爆心地の桜の木 平和の「種」花咲く次代に
 

 2010年2月。私は、広島市の平和記念公園を訪れる機会に恵まれた。09年12月に国連平和大使になってから初の出張であり、とりわけそれにふさわしい目的地となった。原爆慰霊碑に花を手向け、被爆の惨状についてさらに多くを知った。落ち着き、静かな慰霊碑のたたずまいと、それが物語る悲惨さとのコントラストが私の心を強く揺さぶった。16歳で被爆した人の証言を聞き、涙があふれた。原爆は広島を破壊し、無数の命を奪った。

 この慰霊碑と被爆証言が私に、核兵器とそれが象徴する破壊や恐怖、人より優位に立とうとする欲望を世界からなくすことが喫緊の課題であると強く認識させてくれた。慰霊碑近くに私は1本の桜の木を植えた。戦争犠牲者を覚えておくためだけでなく、再生と平和の大切さを希求する象徴として。

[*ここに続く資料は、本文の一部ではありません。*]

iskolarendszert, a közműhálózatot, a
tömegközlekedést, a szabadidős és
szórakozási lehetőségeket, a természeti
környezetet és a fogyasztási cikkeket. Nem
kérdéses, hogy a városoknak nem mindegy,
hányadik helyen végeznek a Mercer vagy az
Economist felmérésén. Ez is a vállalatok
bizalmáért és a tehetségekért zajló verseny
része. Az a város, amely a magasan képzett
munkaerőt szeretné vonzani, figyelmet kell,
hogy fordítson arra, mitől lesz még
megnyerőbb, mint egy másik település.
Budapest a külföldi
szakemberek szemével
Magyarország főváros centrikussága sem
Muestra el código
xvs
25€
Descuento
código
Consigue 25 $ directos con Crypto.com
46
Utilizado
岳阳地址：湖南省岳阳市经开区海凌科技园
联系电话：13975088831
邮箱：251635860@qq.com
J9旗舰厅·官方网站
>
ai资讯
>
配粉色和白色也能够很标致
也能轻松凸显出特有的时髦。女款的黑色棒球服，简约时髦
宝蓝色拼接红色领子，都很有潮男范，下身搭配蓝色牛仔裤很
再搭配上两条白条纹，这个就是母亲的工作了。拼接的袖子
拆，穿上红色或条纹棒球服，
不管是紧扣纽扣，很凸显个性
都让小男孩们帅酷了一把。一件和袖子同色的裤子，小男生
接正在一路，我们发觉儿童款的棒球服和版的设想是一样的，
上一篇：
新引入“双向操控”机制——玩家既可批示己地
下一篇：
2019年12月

 木を植える行為は、私には珍しいことではない。私が設立したグリーンベルト運動のスタッフとともに、私は自分の半生以上を費やし、土を掘り、苗木を植え、世話をしてきた。活動を始めた1970年代半ば、私は植樹を平和活動だとは思っていなかった。ケニアの地方で暮らす女性たちの必要に応えていただけなのだ。彼女たちは私に語ってくれた。食料不足で家族が苦しんでいること、料理するのに必要なまきを求めてどんどん遠くへ歩いていかなければならないこと、家畜の飼料が十分にないこと、土壌侵食で自分たちの土地が劣化していること、川が浅くなりつつあるか完全に沈泥でふさがっていること。

 そうした問題に対し、私は植樹を勧めた。それは食料、燃料、飼料、そして日よけを提供してくれる。土壌は固まり、水を保持するようになる。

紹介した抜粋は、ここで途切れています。